Gen. Edward M. Daly, commanding general of Army Materiel Command, followed Fogg. “As we look at this, what’s a really good purpose for today?” he posed. “Rodney hit on it a bit. It’s not about the topics we want to talk about. That just really drives the conversation. We’re really trying to get at a couple of things. Based on the Army senior leaders, we really want to make sure we are all synched and integrated from a sustainment warfighter perspective as we are all sustainers and logisticians.”

Daly indicated that there were many topics the forum attendees could talk about such as O5 and below talent management, or colonel management and assignments. They could also discuss mentorship, coaching and training in the realm of the sustainment community. These are the topics he said he felt were important and relevant.

“The subsequent thing we really want to discuss is where we are and where we’re going in regard to sustainment warfighting function and capabilities. ... We’ll hit a whole bunch of things in terms of this, but there’s this delicate balance between current readiness and the future, (which is being defined by) ReARMM 2022, WAYPOINT 2028 and AIMPOINT 2035.

“I know there’s a lot to take in, but I think it’ll help you understand where we’re going, so when you’re dealing with frustration in the field, you’ll know there’s a plan – a long-term plan.”

After his short remarks, Daly returned the forum to Fogg, who started working through the agenda and the various topics of discussion. Those included Balancing Readiness and Modernization, Joint Concept for Contested Logistics, Army Functional Concept - Sustainment, Project Convergence, Global Posture, and more. The day-long conference would end with mentorship and select general officer discussions with Daly.

As Fogg worked his way through “Balancing Readiness and Modernization” and the new equipment needed to close capability gaps, the participants started to warm up and the discussion started like Daly suggested.

 Col. Fredericka R. Harris, commander of the 406th Army Field Support Brigade, was one of the first to ask a question of Fogg during his briefing.

“As we take a look at the capabilities we are adding to close the gap, where are we capturing those 92Ys, and some additional 92Bs, in order to sustain what we are trying to increase?” she asked.

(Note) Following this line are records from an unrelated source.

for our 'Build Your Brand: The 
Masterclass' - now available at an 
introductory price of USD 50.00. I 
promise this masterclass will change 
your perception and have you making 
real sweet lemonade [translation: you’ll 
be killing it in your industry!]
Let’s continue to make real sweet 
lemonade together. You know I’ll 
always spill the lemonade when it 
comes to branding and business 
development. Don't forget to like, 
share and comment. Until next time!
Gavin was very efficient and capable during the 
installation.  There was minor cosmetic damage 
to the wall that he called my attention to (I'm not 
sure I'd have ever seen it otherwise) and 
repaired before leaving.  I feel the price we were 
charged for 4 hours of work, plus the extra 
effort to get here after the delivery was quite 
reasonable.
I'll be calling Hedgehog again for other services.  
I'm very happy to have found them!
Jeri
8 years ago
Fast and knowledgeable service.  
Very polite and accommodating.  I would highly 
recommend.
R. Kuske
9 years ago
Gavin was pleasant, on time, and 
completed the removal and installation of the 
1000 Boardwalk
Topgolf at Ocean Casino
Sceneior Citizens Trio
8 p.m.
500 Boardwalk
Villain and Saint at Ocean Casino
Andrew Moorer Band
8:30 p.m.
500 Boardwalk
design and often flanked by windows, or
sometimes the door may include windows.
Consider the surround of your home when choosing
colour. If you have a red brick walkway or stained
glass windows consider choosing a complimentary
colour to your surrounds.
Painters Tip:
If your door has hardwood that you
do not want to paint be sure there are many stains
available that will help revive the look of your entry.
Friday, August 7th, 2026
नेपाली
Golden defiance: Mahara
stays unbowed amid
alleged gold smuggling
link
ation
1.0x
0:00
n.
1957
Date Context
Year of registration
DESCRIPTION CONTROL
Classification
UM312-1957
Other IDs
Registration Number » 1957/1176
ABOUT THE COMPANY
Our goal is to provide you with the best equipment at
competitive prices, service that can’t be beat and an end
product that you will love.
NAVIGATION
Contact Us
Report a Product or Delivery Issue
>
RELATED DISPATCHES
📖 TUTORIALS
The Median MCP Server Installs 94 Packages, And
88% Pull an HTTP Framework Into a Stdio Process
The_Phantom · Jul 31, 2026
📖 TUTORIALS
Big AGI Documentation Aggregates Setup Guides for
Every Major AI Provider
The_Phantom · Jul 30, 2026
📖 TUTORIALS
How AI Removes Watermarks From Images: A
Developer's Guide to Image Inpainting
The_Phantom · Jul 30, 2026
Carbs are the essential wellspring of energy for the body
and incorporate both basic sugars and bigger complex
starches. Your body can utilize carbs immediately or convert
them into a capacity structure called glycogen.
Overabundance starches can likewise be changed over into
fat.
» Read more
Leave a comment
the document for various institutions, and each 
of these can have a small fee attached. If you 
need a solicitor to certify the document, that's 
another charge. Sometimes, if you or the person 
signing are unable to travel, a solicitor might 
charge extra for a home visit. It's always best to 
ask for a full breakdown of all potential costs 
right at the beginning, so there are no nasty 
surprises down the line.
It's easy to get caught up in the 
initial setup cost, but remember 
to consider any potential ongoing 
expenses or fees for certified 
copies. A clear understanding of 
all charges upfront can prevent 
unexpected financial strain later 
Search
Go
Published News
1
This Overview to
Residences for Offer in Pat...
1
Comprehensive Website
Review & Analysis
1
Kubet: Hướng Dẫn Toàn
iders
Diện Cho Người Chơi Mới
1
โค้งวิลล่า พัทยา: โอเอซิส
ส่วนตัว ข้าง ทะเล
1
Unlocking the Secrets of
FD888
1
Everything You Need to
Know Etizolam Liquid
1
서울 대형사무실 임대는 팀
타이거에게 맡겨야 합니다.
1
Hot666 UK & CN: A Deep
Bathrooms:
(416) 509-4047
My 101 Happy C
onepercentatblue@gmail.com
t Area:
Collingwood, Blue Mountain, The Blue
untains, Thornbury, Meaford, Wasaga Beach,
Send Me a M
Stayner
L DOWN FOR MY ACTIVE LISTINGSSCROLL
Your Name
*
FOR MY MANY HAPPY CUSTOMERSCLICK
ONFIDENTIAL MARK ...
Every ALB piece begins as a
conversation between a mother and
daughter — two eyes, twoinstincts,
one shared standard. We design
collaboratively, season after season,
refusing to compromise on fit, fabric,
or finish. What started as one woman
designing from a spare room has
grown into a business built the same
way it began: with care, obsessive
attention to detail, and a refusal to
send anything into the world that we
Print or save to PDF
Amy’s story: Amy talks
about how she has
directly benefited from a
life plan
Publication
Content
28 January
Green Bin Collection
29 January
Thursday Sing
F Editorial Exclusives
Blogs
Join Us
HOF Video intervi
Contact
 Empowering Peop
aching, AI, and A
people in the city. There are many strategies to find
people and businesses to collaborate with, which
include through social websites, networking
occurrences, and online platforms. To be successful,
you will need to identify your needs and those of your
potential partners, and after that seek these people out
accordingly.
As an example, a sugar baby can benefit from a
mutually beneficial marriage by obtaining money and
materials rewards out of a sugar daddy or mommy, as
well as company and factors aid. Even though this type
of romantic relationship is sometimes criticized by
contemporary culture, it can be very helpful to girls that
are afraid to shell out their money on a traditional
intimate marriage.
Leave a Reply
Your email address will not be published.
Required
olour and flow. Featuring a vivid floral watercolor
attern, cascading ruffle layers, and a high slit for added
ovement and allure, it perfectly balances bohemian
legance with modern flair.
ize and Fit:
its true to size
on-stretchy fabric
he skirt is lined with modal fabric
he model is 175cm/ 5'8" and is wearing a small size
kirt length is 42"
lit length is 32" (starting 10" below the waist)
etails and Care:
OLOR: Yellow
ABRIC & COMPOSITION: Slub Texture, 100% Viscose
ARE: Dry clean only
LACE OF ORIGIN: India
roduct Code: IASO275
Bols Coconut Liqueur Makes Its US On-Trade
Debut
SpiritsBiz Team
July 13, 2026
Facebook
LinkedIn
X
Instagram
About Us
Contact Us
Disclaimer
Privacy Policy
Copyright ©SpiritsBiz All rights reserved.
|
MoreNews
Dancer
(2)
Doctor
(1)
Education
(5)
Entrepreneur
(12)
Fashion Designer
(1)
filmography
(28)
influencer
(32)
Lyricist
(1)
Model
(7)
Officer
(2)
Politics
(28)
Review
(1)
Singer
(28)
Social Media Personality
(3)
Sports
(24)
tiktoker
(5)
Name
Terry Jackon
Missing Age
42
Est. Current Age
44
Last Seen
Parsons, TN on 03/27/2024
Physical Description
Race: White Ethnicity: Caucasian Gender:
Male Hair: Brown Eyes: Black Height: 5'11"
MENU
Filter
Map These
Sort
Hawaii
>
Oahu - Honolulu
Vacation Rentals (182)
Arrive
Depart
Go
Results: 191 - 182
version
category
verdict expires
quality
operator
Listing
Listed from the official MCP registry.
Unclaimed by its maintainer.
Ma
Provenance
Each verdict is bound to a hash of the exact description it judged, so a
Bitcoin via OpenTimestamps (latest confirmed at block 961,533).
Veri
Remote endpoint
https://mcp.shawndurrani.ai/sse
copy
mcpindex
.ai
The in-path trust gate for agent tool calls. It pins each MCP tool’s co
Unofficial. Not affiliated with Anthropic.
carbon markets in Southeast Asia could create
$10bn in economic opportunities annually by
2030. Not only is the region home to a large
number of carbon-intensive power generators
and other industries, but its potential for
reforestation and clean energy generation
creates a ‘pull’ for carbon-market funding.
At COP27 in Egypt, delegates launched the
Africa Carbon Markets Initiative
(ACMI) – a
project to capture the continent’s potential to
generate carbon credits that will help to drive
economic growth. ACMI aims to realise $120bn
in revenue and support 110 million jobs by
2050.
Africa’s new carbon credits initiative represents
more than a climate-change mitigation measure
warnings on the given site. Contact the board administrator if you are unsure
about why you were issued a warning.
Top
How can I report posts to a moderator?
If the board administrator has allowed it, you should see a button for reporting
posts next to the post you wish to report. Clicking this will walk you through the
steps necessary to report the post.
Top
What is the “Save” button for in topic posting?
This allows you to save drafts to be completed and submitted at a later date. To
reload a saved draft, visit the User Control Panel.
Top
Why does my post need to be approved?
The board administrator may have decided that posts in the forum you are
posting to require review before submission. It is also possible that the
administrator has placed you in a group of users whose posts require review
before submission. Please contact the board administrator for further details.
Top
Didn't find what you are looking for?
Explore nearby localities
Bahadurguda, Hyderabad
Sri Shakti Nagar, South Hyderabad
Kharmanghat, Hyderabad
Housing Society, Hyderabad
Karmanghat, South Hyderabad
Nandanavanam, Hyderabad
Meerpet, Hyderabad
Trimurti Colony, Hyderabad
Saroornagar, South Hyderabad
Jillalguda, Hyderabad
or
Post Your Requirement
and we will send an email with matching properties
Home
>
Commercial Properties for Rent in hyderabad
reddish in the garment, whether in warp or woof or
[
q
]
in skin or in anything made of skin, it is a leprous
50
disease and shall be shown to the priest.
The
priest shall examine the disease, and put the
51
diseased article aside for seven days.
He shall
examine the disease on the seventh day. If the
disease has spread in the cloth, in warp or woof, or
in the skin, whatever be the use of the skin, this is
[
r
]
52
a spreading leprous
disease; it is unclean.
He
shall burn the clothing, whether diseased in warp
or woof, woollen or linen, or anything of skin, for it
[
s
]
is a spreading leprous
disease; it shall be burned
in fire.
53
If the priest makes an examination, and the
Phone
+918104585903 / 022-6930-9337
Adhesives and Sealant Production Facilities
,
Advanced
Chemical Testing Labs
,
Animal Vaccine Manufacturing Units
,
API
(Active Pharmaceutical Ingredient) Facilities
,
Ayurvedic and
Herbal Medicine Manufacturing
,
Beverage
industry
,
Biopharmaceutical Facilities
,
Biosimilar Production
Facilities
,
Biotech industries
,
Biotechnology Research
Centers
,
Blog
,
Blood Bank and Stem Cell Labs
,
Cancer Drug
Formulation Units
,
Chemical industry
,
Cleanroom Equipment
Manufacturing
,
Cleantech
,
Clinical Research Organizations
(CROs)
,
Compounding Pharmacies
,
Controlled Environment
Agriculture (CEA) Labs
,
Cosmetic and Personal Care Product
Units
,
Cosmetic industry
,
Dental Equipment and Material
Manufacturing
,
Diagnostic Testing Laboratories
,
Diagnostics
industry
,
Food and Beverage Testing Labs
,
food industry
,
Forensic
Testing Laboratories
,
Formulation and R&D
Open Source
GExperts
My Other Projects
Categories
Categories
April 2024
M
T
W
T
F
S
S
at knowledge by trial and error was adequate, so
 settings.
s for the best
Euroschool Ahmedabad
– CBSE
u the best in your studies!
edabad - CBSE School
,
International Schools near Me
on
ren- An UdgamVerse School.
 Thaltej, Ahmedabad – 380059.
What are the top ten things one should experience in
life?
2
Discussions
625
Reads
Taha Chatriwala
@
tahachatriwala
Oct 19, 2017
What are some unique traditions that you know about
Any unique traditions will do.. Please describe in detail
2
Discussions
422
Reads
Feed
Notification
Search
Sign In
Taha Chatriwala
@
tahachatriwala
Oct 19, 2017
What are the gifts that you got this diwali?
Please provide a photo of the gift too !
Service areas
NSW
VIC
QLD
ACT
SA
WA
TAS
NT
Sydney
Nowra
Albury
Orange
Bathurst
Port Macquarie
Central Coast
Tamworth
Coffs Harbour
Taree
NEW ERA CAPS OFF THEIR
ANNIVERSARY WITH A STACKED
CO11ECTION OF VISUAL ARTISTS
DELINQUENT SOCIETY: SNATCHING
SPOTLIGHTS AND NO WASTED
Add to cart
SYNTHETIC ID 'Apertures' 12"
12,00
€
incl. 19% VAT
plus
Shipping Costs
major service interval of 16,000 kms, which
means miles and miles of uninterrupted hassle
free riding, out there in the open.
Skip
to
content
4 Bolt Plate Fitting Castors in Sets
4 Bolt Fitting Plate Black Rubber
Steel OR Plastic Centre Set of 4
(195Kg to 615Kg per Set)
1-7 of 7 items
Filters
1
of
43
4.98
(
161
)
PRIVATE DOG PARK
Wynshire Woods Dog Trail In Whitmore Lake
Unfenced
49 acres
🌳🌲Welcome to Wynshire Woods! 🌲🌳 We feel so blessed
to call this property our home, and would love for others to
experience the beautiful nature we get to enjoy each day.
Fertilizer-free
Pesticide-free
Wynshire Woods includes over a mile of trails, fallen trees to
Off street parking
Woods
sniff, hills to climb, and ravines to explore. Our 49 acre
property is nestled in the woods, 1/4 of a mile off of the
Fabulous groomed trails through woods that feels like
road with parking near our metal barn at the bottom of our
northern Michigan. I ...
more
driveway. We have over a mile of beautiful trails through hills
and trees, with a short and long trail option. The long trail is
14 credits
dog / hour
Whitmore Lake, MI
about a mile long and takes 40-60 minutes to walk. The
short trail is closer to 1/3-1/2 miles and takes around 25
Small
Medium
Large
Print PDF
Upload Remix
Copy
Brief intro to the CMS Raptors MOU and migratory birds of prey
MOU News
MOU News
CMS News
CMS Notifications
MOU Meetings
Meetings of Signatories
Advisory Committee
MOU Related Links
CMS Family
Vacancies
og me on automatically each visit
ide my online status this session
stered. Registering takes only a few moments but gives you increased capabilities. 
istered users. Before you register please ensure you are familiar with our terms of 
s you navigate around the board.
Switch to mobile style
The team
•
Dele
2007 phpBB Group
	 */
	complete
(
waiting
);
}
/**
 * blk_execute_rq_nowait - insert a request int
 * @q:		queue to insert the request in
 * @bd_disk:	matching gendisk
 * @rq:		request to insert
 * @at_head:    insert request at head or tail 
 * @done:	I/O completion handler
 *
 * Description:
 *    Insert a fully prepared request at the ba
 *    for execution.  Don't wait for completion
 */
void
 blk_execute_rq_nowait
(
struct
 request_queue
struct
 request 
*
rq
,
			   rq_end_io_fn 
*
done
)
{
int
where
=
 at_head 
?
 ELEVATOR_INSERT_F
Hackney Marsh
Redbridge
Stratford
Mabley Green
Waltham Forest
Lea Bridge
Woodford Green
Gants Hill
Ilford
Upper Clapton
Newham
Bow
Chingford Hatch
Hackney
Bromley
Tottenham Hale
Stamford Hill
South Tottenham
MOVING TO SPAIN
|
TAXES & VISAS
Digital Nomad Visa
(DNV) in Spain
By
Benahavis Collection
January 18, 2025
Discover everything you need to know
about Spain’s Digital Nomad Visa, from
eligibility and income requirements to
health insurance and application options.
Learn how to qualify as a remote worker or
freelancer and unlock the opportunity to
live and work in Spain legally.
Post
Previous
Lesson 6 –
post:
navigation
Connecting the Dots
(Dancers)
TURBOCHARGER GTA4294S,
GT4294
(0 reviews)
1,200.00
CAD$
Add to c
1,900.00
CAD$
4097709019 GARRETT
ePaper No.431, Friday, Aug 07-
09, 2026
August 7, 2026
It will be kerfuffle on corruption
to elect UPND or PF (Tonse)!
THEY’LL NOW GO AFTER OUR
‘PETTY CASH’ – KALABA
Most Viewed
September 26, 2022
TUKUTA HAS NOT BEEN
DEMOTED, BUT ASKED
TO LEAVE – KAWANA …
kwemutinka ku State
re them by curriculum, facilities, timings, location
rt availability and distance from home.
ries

 “Right now, Lt. Gen. James Rainey (Combined Arms Center and Fort Leavenworth commanding general) has us executing what is the force of 2028. What is the WAYPOINT Force?” Fogg answered. “He’s looking at very definitive divisions that are built to execute certain missions. He’s also looking at CAB capabilities and then organizing so that division commanders can fight as a formation and support the main effort. ...

“And we’re thinking through ‘how we want to fight,’” Fogg added. “You have to know how you want to fight before you can equip and train appropriately.”

Later in the forum, Daly put rather succinctly one of the many things sustainers needed to focus on to make their work more efficient.

“We’re finding some really interesting things as we collect data,” he said. “Dozers in the Army get, on average, under 100 hours of work every year. Do you know what commercial sector dozers get? About 2,000-6,000 hours per year. But yet we’re maintaining our equipment, maybe over-maintaining our equipment.

“The point is, there are things we need to do to inform us that we don’t need to do so many services, we just need to do the right services and the right things,” Daly concluded.

These are just a few of the questions and comments the participants touched on during the opening session. During a subsequent break, John Hall, deputy to the commanding general, summed up in plain language what the sustainment leaders were going to be doing during their day online and at Fort Lee.

“Sustainment is how we feed, move and supply the Army,” he explained. “We’re working to modernize it, and make it more effective and efficient. We’re enabling the Army to make very rapid decisions on the battlefield. Today, we think of it as what’s going to happen 24, 48 and 72 hours out. In the future Army, we’re going to be thinking about making decisions much faster than we have so far.”